▸ **Task directions**: The data is to be set down once more, exactly as it reads.
####################
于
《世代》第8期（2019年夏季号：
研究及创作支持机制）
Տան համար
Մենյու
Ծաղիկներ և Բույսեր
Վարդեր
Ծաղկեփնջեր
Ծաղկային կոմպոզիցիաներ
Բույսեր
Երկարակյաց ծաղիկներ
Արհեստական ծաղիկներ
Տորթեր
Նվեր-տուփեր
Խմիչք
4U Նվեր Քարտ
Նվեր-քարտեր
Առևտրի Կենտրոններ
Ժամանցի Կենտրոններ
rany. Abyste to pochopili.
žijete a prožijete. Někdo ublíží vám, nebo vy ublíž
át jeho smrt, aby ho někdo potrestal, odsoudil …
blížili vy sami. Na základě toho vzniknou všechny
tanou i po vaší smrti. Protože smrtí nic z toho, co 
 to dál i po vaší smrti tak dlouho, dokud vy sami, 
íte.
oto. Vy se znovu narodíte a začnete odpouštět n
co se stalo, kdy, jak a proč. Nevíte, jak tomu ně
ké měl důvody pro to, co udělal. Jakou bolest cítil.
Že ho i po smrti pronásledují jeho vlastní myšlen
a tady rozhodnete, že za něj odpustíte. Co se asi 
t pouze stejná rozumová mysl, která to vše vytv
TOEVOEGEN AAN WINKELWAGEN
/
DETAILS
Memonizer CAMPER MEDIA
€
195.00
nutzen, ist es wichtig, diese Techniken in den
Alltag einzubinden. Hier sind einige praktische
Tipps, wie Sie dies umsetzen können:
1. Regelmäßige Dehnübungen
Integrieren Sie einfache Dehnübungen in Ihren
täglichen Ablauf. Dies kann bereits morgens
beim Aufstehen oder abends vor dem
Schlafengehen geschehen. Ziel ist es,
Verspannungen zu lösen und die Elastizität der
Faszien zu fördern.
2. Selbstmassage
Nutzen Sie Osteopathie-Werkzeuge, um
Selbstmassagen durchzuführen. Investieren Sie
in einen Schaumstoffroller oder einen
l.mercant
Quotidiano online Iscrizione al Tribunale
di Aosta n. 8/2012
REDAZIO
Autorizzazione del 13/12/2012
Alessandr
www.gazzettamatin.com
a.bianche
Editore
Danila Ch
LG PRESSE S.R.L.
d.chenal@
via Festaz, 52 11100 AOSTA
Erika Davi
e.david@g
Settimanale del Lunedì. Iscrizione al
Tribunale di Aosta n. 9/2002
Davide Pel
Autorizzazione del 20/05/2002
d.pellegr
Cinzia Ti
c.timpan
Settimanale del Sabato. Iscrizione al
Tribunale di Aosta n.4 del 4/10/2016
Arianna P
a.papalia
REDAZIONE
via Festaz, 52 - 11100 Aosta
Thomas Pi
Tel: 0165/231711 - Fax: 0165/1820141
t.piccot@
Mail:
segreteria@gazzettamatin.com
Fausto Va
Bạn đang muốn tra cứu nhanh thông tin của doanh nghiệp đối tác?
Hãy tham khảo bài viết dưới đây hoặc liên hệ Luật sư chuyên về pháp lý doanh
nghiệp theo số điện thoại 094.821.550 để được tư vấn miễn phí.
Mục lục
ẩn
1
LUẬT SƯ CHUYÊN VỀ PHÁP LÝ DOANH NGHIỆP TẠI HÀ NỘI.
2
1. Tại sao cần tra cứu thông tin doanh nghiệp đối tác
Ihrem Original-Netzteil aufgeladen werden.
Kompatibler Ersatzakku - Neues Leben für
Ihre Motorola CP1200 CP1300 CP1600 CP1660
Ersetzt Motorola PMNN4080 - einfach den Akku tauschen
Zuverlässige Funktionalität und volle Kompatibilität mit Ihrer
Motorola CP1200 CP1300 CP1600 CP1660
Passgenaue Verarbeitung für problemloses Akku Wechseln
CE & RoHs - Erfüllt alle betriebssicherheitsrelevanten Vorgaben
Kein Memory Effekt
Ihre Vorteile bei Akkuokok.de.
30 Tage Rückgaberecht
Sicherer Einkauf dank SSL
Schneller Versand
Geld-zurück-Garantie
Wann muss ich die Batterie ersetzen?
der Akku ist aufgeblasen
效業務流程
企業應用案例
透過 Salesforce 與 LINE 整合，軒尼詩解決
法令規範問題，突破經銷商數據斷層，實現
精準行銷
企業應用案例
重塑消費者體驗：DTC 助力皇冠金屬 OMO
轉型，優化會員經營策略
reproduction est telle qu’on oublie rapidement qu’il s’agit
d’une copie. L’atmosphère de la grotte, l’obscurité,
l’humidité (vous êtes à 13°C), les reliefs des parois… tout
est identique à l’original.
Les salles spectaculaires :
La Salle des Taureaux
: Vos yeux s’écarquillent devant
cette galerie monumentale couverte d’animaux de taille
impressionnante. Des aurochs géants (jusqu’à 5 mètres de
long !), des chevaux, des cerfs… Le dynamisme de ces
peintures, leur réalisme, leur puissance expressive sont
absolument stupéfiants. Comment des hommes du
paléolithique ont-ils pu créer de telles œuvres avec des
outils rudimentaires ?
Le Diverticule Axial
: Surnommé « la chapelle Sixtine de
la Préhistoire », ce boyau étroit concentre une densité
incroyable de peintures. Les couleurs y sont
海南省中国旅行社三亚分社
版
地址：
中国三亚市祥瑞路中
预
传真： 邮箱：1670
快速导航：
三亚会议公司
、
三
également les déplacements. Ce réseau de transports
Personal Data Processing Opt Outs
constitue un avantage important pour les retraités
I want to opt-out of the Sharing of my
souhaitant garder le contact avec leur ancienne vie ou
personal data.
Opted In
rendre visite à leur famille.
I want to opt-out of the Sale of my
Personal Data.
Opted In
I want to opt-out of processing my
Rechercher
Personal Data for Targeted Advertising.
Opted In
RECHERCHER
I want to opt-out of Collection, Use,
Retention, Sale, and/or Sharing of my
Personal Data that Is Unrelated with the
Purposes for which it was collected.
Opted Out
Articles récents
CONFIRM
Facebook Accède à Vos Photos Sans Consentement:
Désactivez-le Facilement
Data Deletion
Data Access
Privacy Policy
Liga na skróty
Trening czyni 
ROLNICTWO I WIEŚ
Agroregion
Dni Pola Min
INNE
####################
▸ **Finished task**:
于
《世代》第8期（2019年夏季号：
研究及创作支持机制）
Տան համար
Մենյու
Ծաղիկներ և Բույսեր
Վարդեր
Ծաղկեփնջեր
Ծաղկային կոմպոզիցիաներ
Բույսեր
Երկարակյաց ծաղիկներ
Արհեստական ծաղիկներ
Տորթեր
Նվեր-տուփեր
Խմիչք
4U Նվեր Քարտ
Նվեր-քարտեր
Առևտրի Կենտրոններ
Ժամանցի Կենտրոններ
rany. Abyste to pochopili.
žijete a prožijete. Někdo ublíží vám, nebo vy ublíž
át jeho smrt, aby ho někdo potrestal, odsoudil …
blížili vy sami. Na základě toho vzniknou všechny
tanou i po vaší smrti. Protože smrtí nic z toho, co 
 to dál i po vaší smrti tak dlouho, dokud vy sami, 
íte.
oto. Vy se znovu narodíte a začnete odpouštět n
co se stalo, kdy, jak a proč. Nevíte, jak tomu ně
ké měl důvody pro to, co udělal. Jakou bolest cítil.
Že ho i po smrti pronásledují jeho vlastní myšlen
a tady rozhodnete, že za něj odpustíte. Co se asi 
t pouze stejná rozumová mysl, která to vše vytv
TOEVOEGEN AAN WINKELWAGEN
/
DETAILS
Memonizer CAMPER MEDIA
€
195.00
nutzen, ist es wichtig, diese Techniken in den
Alltag einzubinden. Hier sind einige praktische
Tipps, wie Sie dies umsetzen können:
1. Regelmäßige Dehnübungen
Integrieren Sie einfache Dehnübungen in Ihren
täglichen Ablauf. Dies kann bereits morgens
beim Aufstehen oder abends vor dem
Schlafengehen geschehen. Ziel ist es,
Verspannungen zu lösen und die Elastizität der
Faszien zu fördern.
2. Selbstmassage
Nutzen Sie Osteopathie-Werkzeuge, um
Selbstmassagen durchzuführen. Investieren Sie
in einen Schaumstoffroller oder einen
l.mercant
Quotidiano online Iscrizione al Tribunale
di Aosta n. 8/2012
REDAZIO
Autorizzazione del 13/12/2012
Alessandr
www.gazzettamatin.com
a.bianche
Editore
Danila Ch
LG PRESSE S.R.L.
d.chenal@
via Festaz, 52 11100 AOSTA
Erika Davi
e.david@g
Settimanale del Lunedì. Iscrizione al
Tribunale di Aosta n. 9/2002
Davide Pel
Autorizzazione del 20/05/2002
d.pellegr
Cinzia Ti
c.timpan
Settimanale del Sabato. Iscrizione al
Tribunale di Aosta n.4 del 4/10/2016
Arianna P
a.papalia
REDAZIONE
via Festaz, 52 - 11100 Aosta
Thomas Pi
Tel: 0165/231711 - Fax: 0165/1820141
t.piccot@
Mail:
segreteria@gazzettamatin.com
Fausto Va
Bạn đang muốn tra cứu nhanh thông tin của doanh nghiệp đối tác?
Hãy tham khảo bài viết dưới đây hoặc liên hệ Luật sư chuyên về pháp lý doanh
nghiệp theo số điện thoại 094.821.550 để được tư vấn miễn phí.
Mục lục
ẩn
1
LUẬT SƯ CHUYÊN VỀ PHÁP LÝ DOANH NGHIỆP TẠI HÀ NỘI.
2
1. Tại sao cần tra cứu thông tin doanh nghiệp đối tác
Ihrem Original-Netzteil aufgeladen werden.
Kompatibler Ersatzakku - Neues Leben für
Ihre Motorola CP1200 CP1300 CP1600 CP1660
Ersetzt Motorola PMNN4080 - einfach den Akku tauschen
Zuverlässige Funktionalität und volle Kompatibilität mit Ihrer
Motorola CP1200 CP1300 CP1600 CP1660
Passgenaue Verarbeitung für problemloses Akku Wechseln
CE & RoHs - Erfüllt alle betriebssicherheitsrelevanten Vorgaben
Kein Memory Effekt
Ihre Vorteile bei Akkuokok.de.
30 Tage Rückgaberecht
Sicherer Einkauf dank SSL
Schneller Versand
Geld-zurück-Garantie
Wann muss ich die Batterie ersetzen?
der Akku ist aufgeblasen
效業務流程
企業應用案例
透過 Salesforce 與 LINE 整合，軒尼詩解決
法令規範問題，突破經銷商數據斷層，實現
精準行銷
企業應用案例
重塑消費者體驗：DTC 助力皇冠金屬 OMO
轉型，優化會員經營策略
reproduction est telle qu’on oublie rapidement qu’il s’agit
d’une copie. L’atmosphère de la grotte, l’obscurité,
l’humidité (vous êtes à 13°C), les reliefs des parois… tout
est identique à l’original.
Les salles spectaculaires :
La Salle des Taureaux
: Vos yeux s’écarquillent devant
cette galerie monumentale couverte d’animaux de taille
impressionnante. Des aurochs géants (jusqu’à 5 mètres de
long !), des chevaux, des cerfs… Le dynamisme de ces
peintures, leur réalisme, leur puissance expressive sont
absolument stupéfiants. Comment des hommes du
paléolithique ont-ils pu créer de telles œuvres avec des
outils rudimentaires ?
Le Diverticule Axial
: Surnommé « la chapelle Sixtine de
la Préhistoire », ce boyau étroit concentre une densité
incroyable de peintures. Les couleurs y sont
海南省中国旅行社三亚分社
版
地址：
中国三亚市祥瑞路中
预
传真： 邮箱：1670
快速导航：
三亚会议公司
、
三
également les déplacements. Ce réseau de transports
Personal Data Processing Opt Outs
constitue un avantage important pour les retraités
I want to opt-out of the Sharing of my
souhaitant garder le contact avec leur ancienne vie ou
personal data.
Opted In
rendre visite à leur famille.
I want to opt-out of the Sale of my
Personal Data.
Opted In
I want to opt-out of processing my
Rechercher
Personal Data for Targeted Advertising.
Opted In
RECHERCHER
I want to opt-out of Collection, Use,
Retention, Sale, and/or Sharing of my
Personal Data that Is Unrelated with the
Purposes for which it was collected.
Opted Out
Articles récents
CONFIRM
Facebook Accède à Vos Photos Sans Consentement:
Désactivez-le Facilement
Data Deletion
Data Access
Privacy Policy
Liga na skróty
Trening czyni 
ROLNICTWO I WIEŚ
Agroregion
Dni Pola Min
INNE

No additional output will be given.